Afghan human rights activist

Jamila Saadat (جمیله سعادت) is an Afghan human rights activist. She is known for her advocacy for the rights of women and girls living in Nangarhar Province.

== Activism ==
In 2006, after graduating with a degree in disaster management, Saadat began working for the newly established Independent Election Commission's office in Jalalabad, the capital of Nangarhar Province and the fifth-largest city in Afghanistan. She was a member of the commission's female voter registration team; by the time elections were held in 2010, Saadat and her team had successfully registered hundreds of women in Jalalabad to vote.

Also in 2006, Saadat established the Handicraft and Carpet Weaving Institute, in which she taught women various crafts and skills linked to the textiles industry, one of the employment opportunities more readily available and acceptable for women due to the ability to segregate workers by genders. Saadat stated her intent to use textiles and textile art to "rebel" against gender oppression and to support women's access to education and work, as well as their participation in civil society. Through the institute, Saadat also completed outreach work, including challenging cultural beliefs that prohibited women from studying or working by meeting with families. Saadat went on to establish other humanitarian organisations, including the Vocational Training and Carpet Weaving Company and the Nangarhar Women Business Association, which offered support and training to homeless and displaced women in Bagh-e-Zanana.

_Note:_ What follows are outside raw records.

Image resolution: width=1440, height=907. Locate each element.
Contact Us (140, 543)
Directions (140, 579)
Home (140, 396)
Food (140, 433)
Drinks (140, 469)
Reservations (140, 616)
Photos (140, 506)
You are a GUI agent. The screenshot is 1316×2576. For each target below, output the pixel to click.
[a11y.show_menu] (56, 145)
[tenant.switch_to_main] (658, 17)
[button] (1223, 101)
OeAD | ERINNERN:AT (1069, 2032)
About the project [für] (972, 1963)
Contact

In 2012, Saadat was named as one of two female members of the Provincial Peace Council for Nangarhar Province, alongside Zarghuna Zewar, which contributed to the Afghan peace process. In 2015, she was among the signatories of a six-point proposal to ensure the participation of women in the peace process, signed by the female members of the country's 34 Provincial Peace Councils.

As of 2024, Saadat was living in exile following the Taliban takeover of Afghanistan.